L’Italie sous la pression des marchés alors que le plan d’austérité faiblit
Signe clair de la montée de l’inquiétude des marchés, lundi (5 septembre), la prime exigée par les investisseurs pour l'achat d'obligations italiennes a augmenté par rapport aux titres de dette allemands de référence, ce qui déplace le cœur de la crise de la zone euro sur l’Italie. Dans le même temps, le parlement italien commence à débattre aujourd’hui d’un plan d’austérité très critiqué.
Signe clair de la montée de l’inquiétude des marchés, lundi (5 septembre), la prime exigée par les investisseurs pour l'achat d'obligations italiennes a augmenté par rapport aux titres de dette allemands de référence, ce qui déplace le cœur de la crise de la zone euro sur l’Italie.
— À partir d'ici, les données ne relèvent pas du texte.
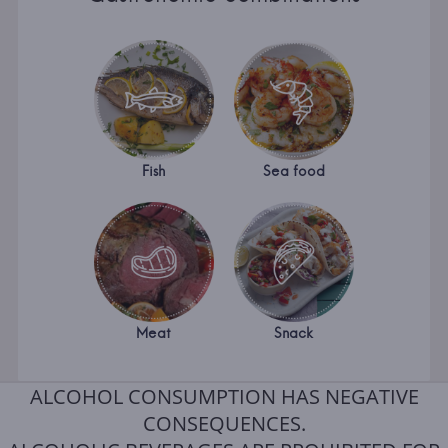
Fish
Sea food
Meat
Snack
ALCOHOL CONSUMPTION HAS NEGATIVE
CONSEQUENCES.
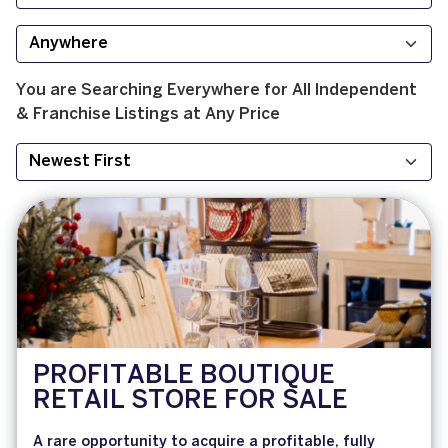
You are Searching
Everywhere
for
All
Independent
& Franchise
Listings at
Any Price
PROFITABLE BOUTIQUE
RETAIL STORE FOR SALE
A rare opportunity to acquire a profitable, fully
Dans le même temps, le parlement italien commence à débattre aujourd’hui d’un plan d’austérité très critiqué.
La prime demandée par les investisseurs pour acheter des titres de dette italienne est passée à 369 points de base lundi (5 septembre), soit 30 points de plus que le spread espagnol équivalent.
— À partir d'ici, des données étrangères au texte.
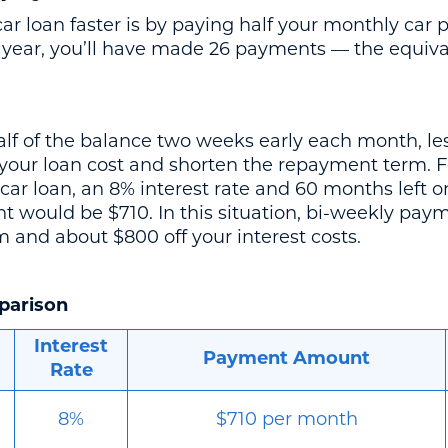
car loan faster is by paying half your monthly ca
 year, you’ll have made 26 payments — the equiva
f of the balance two weeks early each month, less
r your loan cost and shorten the repayment term. F
car loan, an 8% interest rate and 60 months left o
would be $710. In this situation, bi-weekly paym
 and about $800 off your interest costs.
parison
Interest
Payment Amount
Rate
8%
$710 per month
Le rendement des obligations italiennes à 10 ans est passé à près de 5,6 %, s'approchant des plus de 6 % survenus avant que la Banque centrale européenne ne commence à racheter des obligations le mois dernier.
Lundi, Mario Draghi, qui reprend la direction de la BCE en novembre, a de nouveau enjoint à l'Italie d’agir, affirmant en particulier que la bonne volonté de la banque centrale dans l'achat d'obligations « ne devait pas être tenue pour acquise ».
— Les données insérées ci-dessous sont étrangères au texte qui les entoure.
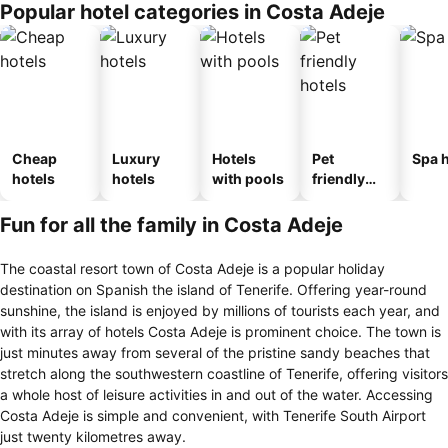
Popular hotel categories in Costa Adeje
Cheap
Luxury
Hotels
Pet
Spa h
hotels
hotels
with pools
friendly
hotels
Fun for all the family in Costa Adeje
The coastal resort town of Costa Adeje is a popular holiday
destination on Spanish the island of Tenerife. Offering year-round
sunshine, the island is enjoyed by millions of tourists each year, and
with its array of hotels Costa Adeje is prominent choice. The town is
just minutes away from several of the pristine sandy beaches that
stretch along the southwestern coastline of Tenerife, offering visitors
a whole host of leisure activities in and out of the water. Accessing
Costa Adeje is simple and convenient, with Tenerife South Airport
just twenty kilometres away.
Les partenaires européens ont observé avec une inquiétude croissante les tractations du gouvernement italien jeter de l'ombre sur son plan d'austérité, présenté en août. Angela Merkel, la chancelière allemande, a déclaré lundi aux membres de son parti que la situation en Italie était « extrêmement fragile ».
Bientôt une crise politique ?
L'Italie est aux prises avec une croissance stagnante et l'une des dettes publiques les plus élevées au monde, malgré un déficit modeste, une large épargne privée et un système bancaire conservateur qui l'ont maintenue hors de la crise jusqu'en juillet.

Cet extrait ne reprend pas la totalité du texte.